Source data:
--------------------------------------------------
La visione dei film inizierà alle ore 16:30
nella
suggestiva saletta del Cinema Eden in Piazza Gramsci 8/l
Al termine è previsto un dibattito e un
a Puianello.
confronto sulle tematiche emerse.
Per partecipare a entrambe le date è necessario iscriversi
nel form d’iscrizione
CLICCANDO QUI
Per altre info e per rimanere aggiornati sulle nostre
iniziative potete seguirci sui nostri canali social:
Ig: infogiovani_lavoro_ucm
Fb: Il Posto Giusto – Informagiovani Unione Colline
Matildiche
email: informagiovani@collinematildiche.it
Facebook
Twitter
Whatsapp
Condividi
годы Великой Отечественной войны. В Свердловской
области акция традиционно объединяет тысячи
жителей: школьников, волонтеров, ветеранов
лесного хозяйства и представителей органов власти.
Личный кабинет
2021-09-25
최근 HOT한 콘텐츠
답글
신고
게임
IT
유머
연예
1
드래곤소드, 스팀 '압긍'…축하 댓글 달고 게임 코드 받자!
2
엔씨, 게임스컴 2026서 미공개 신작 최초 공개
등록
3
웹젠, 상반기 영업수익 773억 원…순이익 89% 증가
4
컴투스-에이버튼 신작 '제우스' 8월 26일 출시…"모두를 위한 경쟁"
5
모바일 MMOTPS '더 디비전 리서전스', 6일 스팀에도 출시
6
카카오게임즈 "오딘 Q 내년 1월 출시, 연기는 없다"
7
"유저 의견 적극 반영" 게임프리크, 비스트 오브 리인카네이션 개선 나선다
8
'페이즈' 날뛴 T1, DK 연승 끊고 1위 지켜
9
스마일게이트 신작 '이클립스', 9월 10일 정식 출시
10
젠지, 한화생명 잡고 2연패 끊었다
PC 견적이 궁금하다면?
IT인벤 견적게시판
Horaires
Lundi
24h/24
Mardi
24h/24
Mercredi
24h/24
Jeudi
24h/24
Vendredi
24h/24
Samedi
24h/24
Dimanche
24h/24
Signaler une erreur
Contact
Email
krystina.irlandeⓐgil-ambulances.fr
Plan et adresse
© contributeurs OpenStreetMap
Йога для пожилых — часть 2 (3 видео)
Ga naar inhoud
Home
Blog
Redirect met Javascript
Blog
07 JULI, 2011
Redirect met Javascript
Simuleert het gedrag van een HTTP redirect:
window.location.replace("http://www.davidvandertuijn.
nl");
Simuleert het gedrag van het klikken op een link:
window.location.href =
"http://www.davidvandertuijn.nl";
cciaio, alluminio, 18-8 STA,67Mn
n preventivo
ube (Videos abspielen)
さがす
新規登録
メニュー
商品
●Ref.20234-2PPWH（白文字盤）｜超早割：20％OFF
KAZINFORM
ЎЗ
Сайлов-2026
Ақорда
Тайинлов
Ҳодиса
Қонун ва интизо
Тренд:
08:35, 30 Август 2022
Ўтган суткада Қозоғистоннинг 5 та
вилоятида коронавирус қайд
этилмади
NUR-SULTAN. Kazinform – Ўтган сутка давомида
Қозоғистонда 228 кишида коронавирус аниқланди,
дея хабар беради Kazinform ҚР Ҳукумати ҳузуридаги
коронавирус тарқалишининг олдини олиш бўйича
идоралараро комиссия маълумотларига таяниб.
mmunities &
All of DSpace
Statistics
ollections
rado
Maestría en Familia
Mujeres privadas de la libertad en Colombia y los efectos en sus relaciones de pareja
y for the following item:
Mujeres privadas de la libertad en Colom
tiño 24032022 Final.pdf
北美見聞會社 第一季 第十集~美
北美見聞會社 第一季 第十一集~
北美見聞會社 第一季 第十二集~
--------------------------------------------------
ACTIVITY - Give back each line above precisely as it stands.

SOLUTION BELOW -
La visione dei film inizierà alle ore 16:30
nella
suggestiva saletta del Cinema Eden in Piazza Gramsci 8/l
Al termine è previsto un dibattito e un
a Puianello.
confronto sulle tematiche emerse.
Per partecipare a entrambe le date è necessario iscriversi
nel form d’iscrizione
CLICCANDO QUI
Per altre info e per rimanere aggiornati sulle nostre
iniziative potete seguirci sui nostri canali social:
Ig: infogiovani_lavoro_ucm
Fb: Il Posto Giusto – Informagiovani Unione Colline
Matildiche
email: informagiovani@collinematildiche.it
Facebook
Twitter
Whatsapp
Condividi
годы Великой Отечественной войны. В Свердловской
области акция традиционно объединяет тысячи
жителей: школьников, волонтеров, ветеранов
лесного хозяйства и представителей органов власти.
Личный кабинет
2021-09-25
최근 HOT한 콘텐츠
답글
신고
게임
IT
유머
연예
1
드래곤소드, 스팀 '압긍'…축하 댓글 달고 게임 코드 받자!
2
엔씨, 게임스컴 2026서 미공개 신작 최초 공개
등록
3
웹젠, 상반기 영업수익 773억 원…순이익 89% 증가
4
컴투스-에이버튼 신작 '제우스' 8월 26일 출시…"모두를 위한 경쟁"
5
모바일 MMOTPS '더 디비전 리서전스', 6일 스팀에도 출시
6
카카오게임즈 "오딘 Q 내년 1월 출시, 연기는 없다"
7
"유저 의견 적극 반영" 게임프리크, 비스트 오브 리인카네이션 개선 나선다
8
'페이즈' 날뛴 T1, DK 연승 끊고 1위 지켜
9
스마일게이트 신작 '이클립스', 9월 10일 정식 출시
10
젠지, 한화생명 잡고 2연패 끊었다
PC 견적이 궁금하다면?
IT인벤 견적게시판
Horaires
Lundi
24h/24
Mardi
24h/24
Mercredi
24h/24
Jeudi
24h/24
Vendredi
24h/24
Samedi
24h/24
Dimanche
24h/24
Signaler une erreur
Contact
Email
krystina.irlandeⓐgil-ambulances.fr
Plan et adresse
© contributeurs OpenStreetMap
Йога для пожилых — часть 2 (3 видео)
Ga naar inhoud
Home
Blog
Redirect met Javascript
Blog
07 JULI, 2011
Redirect met Javascript
Simuleert het gedrag van een HTTP redirect:
window.location.replace("http://www.davidvandertuijn.
nl");
Simuleert het gedrag van het klikken op een link:
window.location.href =
"http://www.davidvandertuijn.nl";
cciaio, alluminio, 18-8 STA,67Mn
n preventivo
ube (Videos abspielen)
さがす
新規登録
メニュー
商品
●Ref.20234-2PPWH（白文字盤）｜超早割：20％OFF
KAZINFORM
ЎЗ
Сайлов-2026
Ақорда
Тайинлов
Ҳодиса
Қонун ва интизо
Тренд:
08:35, 30 Август 2022
Ўтган суткада Қозоғистоннинг 5 та
вилоятида коронавирус қайд
этилмади
NUR-SULTAN. Kazinform – Ўтган сутка давомида
Қозоғистонда 228 кишида коронавирус аниқланди,
дея хабар беради Kazinform ҚР Ҳукумати ҳузуридаги
коронавирус тарқалишининг олдини олиш бўйича
идоралараро комиссия маълумотларига таяниб.
mmunities &
All of DSpace
Statistics
ollections
rado
Maestría en Familia
Mujeres privadas de la libertad en Colombia y los efectos en sus relaciones de pareja
y for the following item:
Mujeres privadas de la libertad en Colom
tiño 24032022 Final.pdf
北美見聞會社 第一季 第十集~美
北美見聞會社 第一季 第十一集~
北美見聞會社 第一季 第十二集~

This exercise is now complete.